* _Work required_
Below are some entries; reproduce them exactly and leave every picture out.

Records contained in a dataset
--- --- ---

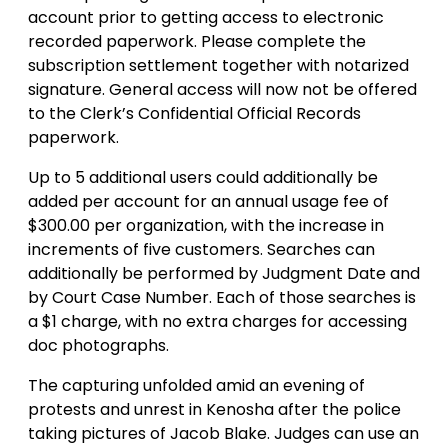
account prior to getting access to electronic
recorded paperwork. Please complete the
subscription settlement together with notarized
signature. General access will now not be offered
to the Clerk’s Confidential Official Records
paperwork.
Up to 5 additional users could additionally be
added per account for an annual usage fee of
$300.00 per organization, with the increase in
increments of five customers. Searches can
additionally be performed by Judgment Date and
by Court Case Number. Each of those searches is
a $1 charge, with no extra charges for accessing
doc photographs.
The capturing unfolded amid an evening of
protests and unrest in Kenosha after the police
taking pictures of Jacob Blake. Judges can use an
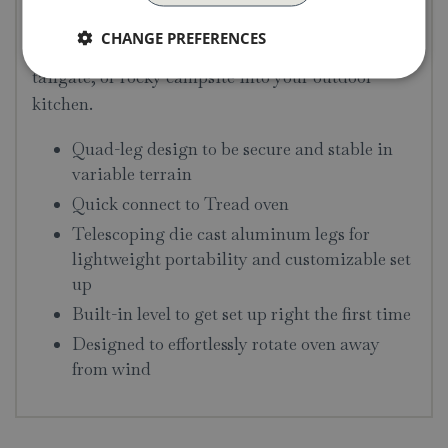
and lower each leg. A built-in level helps you dial
CHANGE PREFERENCES
in your stand so you can turn a picnic table,
tailgate, or rocky campsite into your outdoor
kitchen.
Quad-leg design to be secure and stable in
variable terrain
Quick connect to Tread oven
Telescoping die cast aluminum legs for
lightweight portability and customizable set
up
Built-in level to get set up right the first time
Designed to effortlessly rotate oven away
from wind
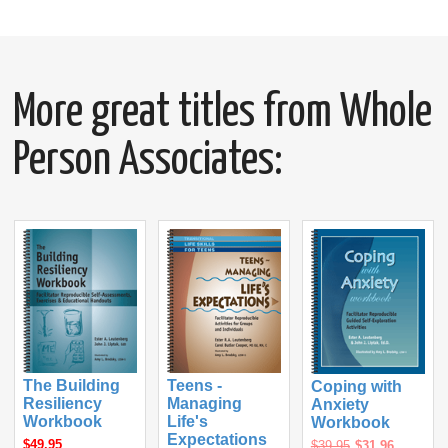
More great titles from Whole
Person Associates:
The Building
Teens -
Coping with
Resiliency
Managing
Anxiety
Workbook
Life's
Workbook
Expectations
$49.95
$39.95
$31.96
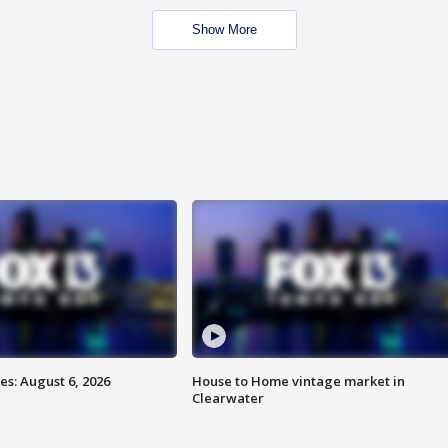
Show More
s: August 6, 2026
House to Home vintage market in
Clearwater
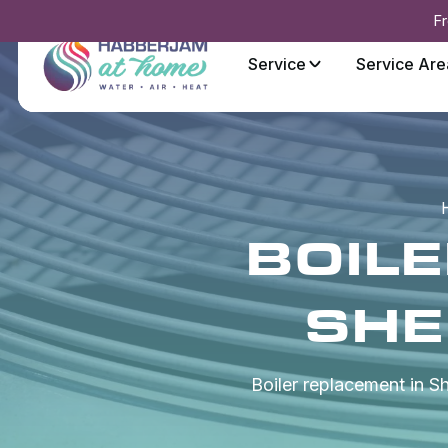
Fr
Service
Service Are
BOIL
SHE
Boiler replacement in 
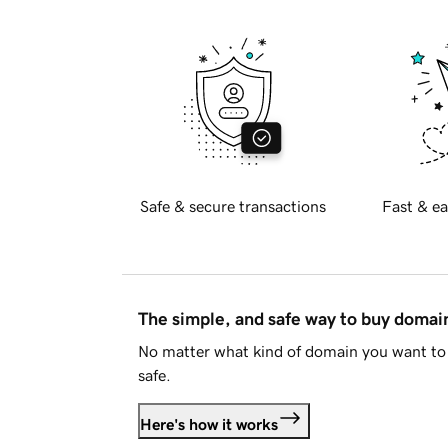
Safe & secure transactions
Fast & ea
The simple, and safe way to buy doma
No matter what kind of domain you want to 
safe.
Here's how it works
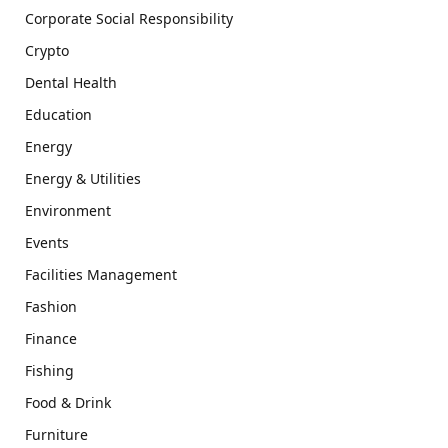
Corporate Social Responsibility
Crypto
Dental Health
Education
Energy
Energy & Utilities
Environment
Events
Facilities Management
Fashion
Finance
Fishing
Food & Drink
Furniture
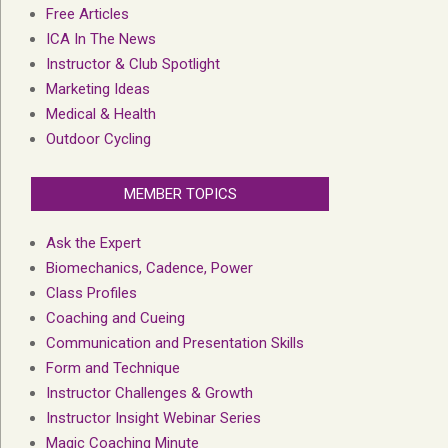
Free Articles
ICA In The News
Instructor & Club Spotlight
Marketing Ideas
Medical & Health
Outdoor Cycling
MEMBER TOPICS
Ask the Expert
Biomechanics, Cadence, Power
Class Profiles
Coaching and Cueing
Communication and Presentation Skills
Form and Technique
Instructor Challenges & Growth
Instructor Insight Webinar Series
Magic Coaching Minute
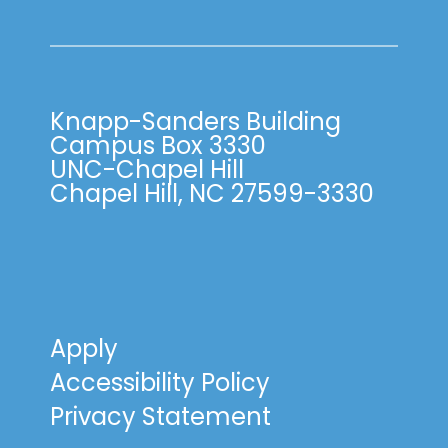
Knapp-Sanders Building
Campus Box 3330
UNC-Chapel Hill
Chapel Hill, NC 27599-3330
Apply
Accessibility Policy
Privacy Statement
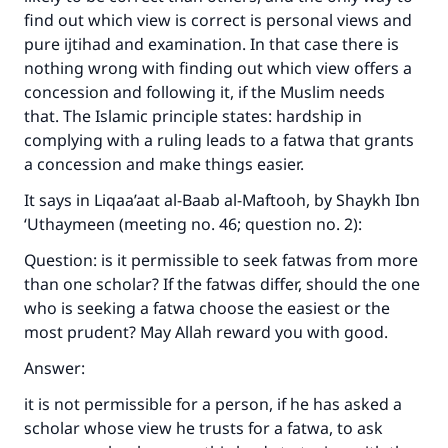
find out which view is correct is personal views and
pure ijtihad and examination. In that case there is
nothing wrong with finding out which view offers a
concession and following it, if the Muslim needs
that. The Islamic principle states: hardship in
complying with a ruling leads to a fatwa that grants
a concession and make things easier.
It says in Liqaa’aat al-Baab al-Maftooh, by Shaykh Ibn
‘Uthaymeen (meeting no. 46; question no. 2):
Question: is it permissible to seek fatwas from more
than one scholar? If the fatwas differ, should the one
who is seeking a fatwa choose the easiest or the
most prudent? May Allah reward you with good.
Answer:
it is not permissible for a person, if he has asked a
scholar whose view he trusts for a fatwa, to ask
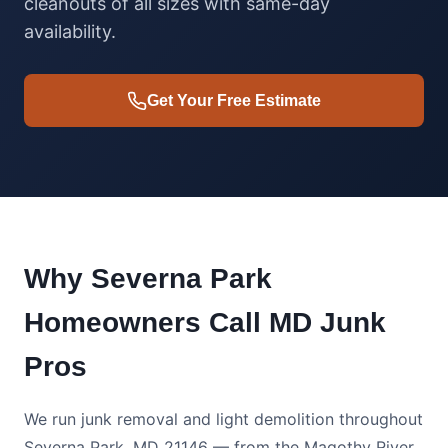
cleanouts of all sizes with same-day
availability.
Get Your Free Estimate
Why Severna Park
Homeowners Call MD Junk
Pros
We run junk removal and light demolition throughout
Severna Park, MD 21146 — from the Magothy River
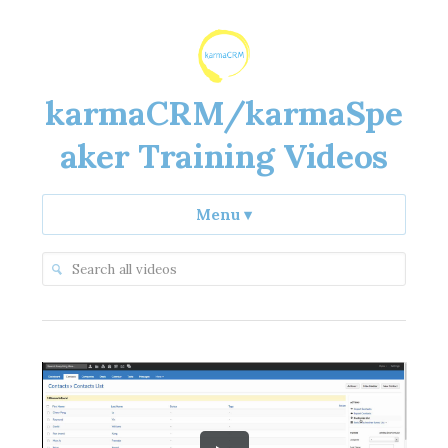
karmaCRM/karmaSpe
aker Training Videos
Menu
▾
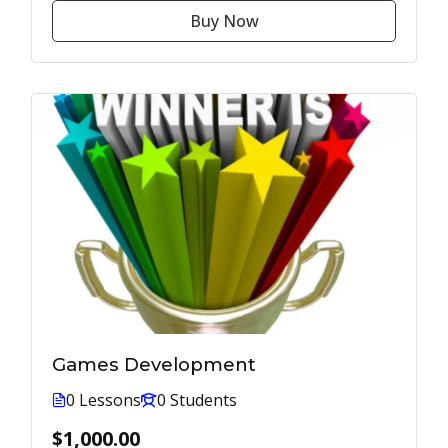
Buy Now
Games Development
0 Lessons
0 Students
$1,000.00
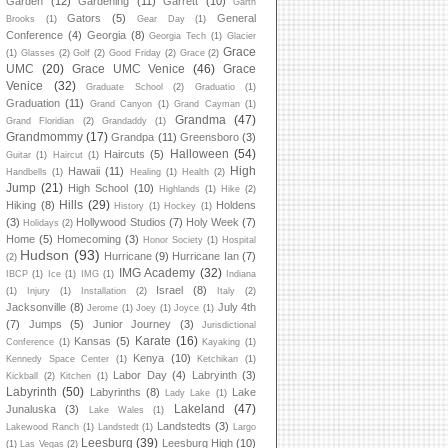
Garden
(12)
Gardening
(11)
Garrett
(10)
Garth
Gators
(5)
General
Brooks
(1)
Gear Day
(1)
Conference
(4)
Georgia
(8)
Georgia Tech
(1)
Glacier
Grace
(1)
Glasses
(2)
Golf
(2)
Good Friday
(2)
Grace
(2)
UMC
(20)
Grace UMC Venice
(46)
Grace
Venice
(32)
Graduate School
(2)
Graduatio
(1)
Graduation
(11)
Grand Canyon
(1)
Grand Cayman
(1)
Grandma
(47)
Grand Floridian
(2)
Grandaddy
(1)
Grandmommy
(17)
Grandpa
(11)
Greensboro
(3)
Halloween
(54)
Haircuts
(5)
Guitar
(1)
Haircut
(1)
High
Hawaii
(11)
Handbells
(1)
Healing
(1)
Health
(2)
Jump
(21)
High School
(10)
Highlands
(1)
Hike
(2)
Hills
(29)
Hiking
(8)
Holdens
History
(1)
Hockey
(1)
(3)
Hollywood Studios
(7)
Holy Week
(7)
Holidays
(2)
Home
(5)
Homecoming
(3)
Honor Society
(1)
Hospital
Hudson
(93)
Hurricane
(9)
Hurricane Ian
(7)
(2)
IMG Academy
(32)
IBCP
(1)
Ice
(1)
IMG
(1)
Indiana
Israel
(8)
(1)
Injury
(1)
Installation
(2)
Italy
(2)
Jacksonville
(8)
July 4th
Jerome
(1)
Joey
(1)
Joyce
(1)
(7)
Jumps
(5)
Junior Journey
(3)
Jurisdictional
Karate
(16)
Kansas
(5)
Conference
(1)
Kayaking
(1)
Kenya
(10)
Kennedy Space Center
(1)
Ketchikan
(1)
Labor Day
(4)
Labryinth
(3)
Kickball
(2)
Kitchen
(1)
Labyrinth
(50)
Labyrinths
(8)
Lake
Lady Lake
(1)
Lakeland
(47)
Junaluska
(3)
Lake Wales
(1)
Landstedts
(3)
Lakewood Ranch
(1)
Landstedt
(1)
Largo
Leesburg
(39)
Leesburg High
(10)
(1)
Las Vegas
(2)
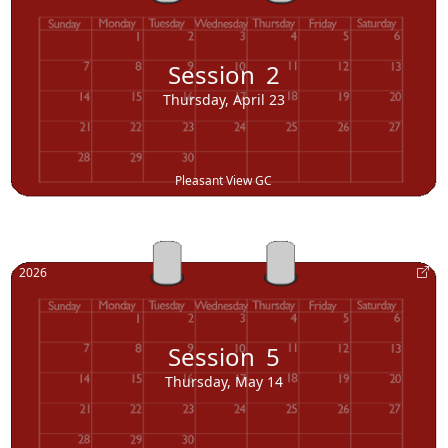
Session
2
Thursday, April 23
Pleasant View GC
2026
Session
5
Thursday, May 14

--- --- ---

* _Output of the exercise_
account prior to getting access to electronic
recorded paperwork. Please complete the
subscription settlement together with notarized
signature. General access will now not be offered
to the Clerk’s Confidential Official Records
paperwork.
Up to 5 additional users could additionally be
added per account for an annual usage fee of
$300.00 per organization, with the increase in
increments of five customers. Searches can
additionally be performed by Judgment Date and
by Court Case Number. Each of those searches is
a $1 charge, with no extra charges for accessing
doc photographs.
The capturing unfolded amid an evening of
protests and unrest in Kenosha after the police
taking pictures of Jacob Blake. Judges can use an
and lower each leg. A built-in level helps you dial
CHANGE PREFERENCES
in your stand so you can turn a picnic table,
tailgate, or rocky campsite into your outdoor
kitchen.
Quad-leg design to be secure and stable in
variable terrain
Quick connect to Tread oven
Telescoping die cast aluminum legs for
lightweight portability and customizable set
up
Built-in level to get set up right the first time
Designed to effortlessly rotate oven away
from wind
More great titles from Whole
Person Associates:
The Building
Teens -
Coping with
Resiliency
Managing
Anxiety
Workbook
Life's
Workbook
Expectations
$49.95
$39.95
$31.96
Show More
s: August 6, 2026
House to Home vintage market in
Clearwater
Fr
Service
Service Are
BOIL
SHE
Boiler replacement in 
Safe & secure transactions
Fast & ea
The simple, and safe way to buy doma
No matter what kind of domain you want to 
safe.
Here's how it works
Corporate Social Responsibility
Crypto
Dental Health
Education
Energy
Energy & Utilities
Environment
Events
Facilities Management
Fashion
Finance
Fishing
Food & Drink
Furniture
Free Articles
ICA In The News
Instructor & Club Spotlight
Marketing Ideas
Medical & Health
Outdoor Cycling
MEMBER TOPICS
Ask the Expert
Biomechanics, Cadence, Power
Class Profiles
Coaching and Cueing
Communication and Presentation Skills
Form and Technique
Instructor Challenges & Growth
Instructor Insight Webinar Series
Magic Coaching Minute
Knapp-Sanders Building
Campus Box 3330
UNC-Chapel Hill
Chapel Hill, NC 27599-3330
Apply
Accessibility Policy
Privacy Statement
find out which view is correct is personal views and
pure ijtihad and examination. In that case there is
nothing wrong with finding out which view offers a
concession and following it, if the Muslim needs
that. The Islamic principle states: hardship in
complying with a ruling leads to a fatwa that grants
a concession and make things easier.
It says in Liqaa’aat al-Baab al-Maftooh, by Shaykh Ibn
‘Uthaymeen (meeting no. 46; question no. 2):
Question: is it permissible to seek fatwas from more
than one scholar? If the fatwas differ, should the one
who is seeking a fatwa choose the easiest or the
most prudent? May Allah reward you with good.
Answer:
it is not permissible for a person, if he has asked a
scholar whose view he trusts for a fatwa, to ask
cleanouts of all sizes with same-day
availability.
Get Your Free Estimate
Why Severna Park
Homeowners Call MD Junk
Pros
We run junk removal and light demolition throughout
Severna Park, MD 21146 — from the Magothy River
karmaCRM/karmaSpe
aker Training Videos
Menu
▾
Buy Now
Games Development
0 Lessons
0 Students
$1,000.00
Garden
(12)
Gardening
(11)
Garrett
(10)
Garth
Gators
(5)
General
Brooks
(1)
Gear Day
(1)
Conference
(4)
Georgia
(8)
Georgia Tech
(1)
Glacier
Grace
(1)
Glasses
(2)
Golf
(2)
Good Friday
(2)
Grace
(2)
UMC
(20)
Grace UMC Venice
(46)
Grace
Venice
(32)
Graduate School
(2)
Graduatio
(1)
Graduation
(11)
Grand Canyon
(1)
Grand Cayman
(1)
Grandma
(47)
Grand Floridian
(2)
Grandaddy
(1)
Grandmommy
(17)
Grandpa
(11)
Greensboro
(3)
Halloween
(54)
Haircuts
(5)
Guitar
(1)
Haircut
(1)
High
Hawaii
(11)
Handbells
(1)
Healing
(1)
Health
(2)
Jump
(21)
High School
(10)
Highlands
(1)
Hike
(2)
Hills
(29)
Hiking
(8)
Holdens
History
(1)
Hockey
(1)
(3)
Hollywood Studios
(7)
Holy Week
(7)
Holidays
(2)
Home
(5)
Homecoming
(3)
Honor Society
(1)
Hospital
Hudson
(93)
Hurricane
(9)
Hurricane Ian
(7)
(2)
IMG Academy
(32)
IBCP
(1)
Ice
(1)
IMG
(1)
Indiana
Israel
(8)
(1)
Injury
(1)
Installation
(2)
Italy
(2)
Jacksonville
(8)
July 4th
Jerome
(1)
Joey
(1)
Joyce
(1)
(7)
Jumps
(5)
Junior Journey
(3)
Jurisdictional
Karate
(16)
Kansas
(5)
Conference
(1)
Kayaking
(1)
Kenya
(10)
Kennedy Space Center
(1)
Ketchikan
(1)
Labor Day
(4)
Labryinth
(3)
Kickball
(2)
Kitchen
(1)
Labyrinth
(50)
Labyrinths
(8)
Lake
Lady Lake
(1)
Lakeland
(47)
Junaluska
(3)
Lake Wales
(1)
Landstedts
(3)
Lakewood Ranch
(1)
Landstedt
(1)
Largo
Leesburg
(39)
Leesburg High
(10)
(1)
Las Vegas
(2)
Session
2
Thursday, April 23
Pleasant View GC
2026
Session
5
Thursday, May 14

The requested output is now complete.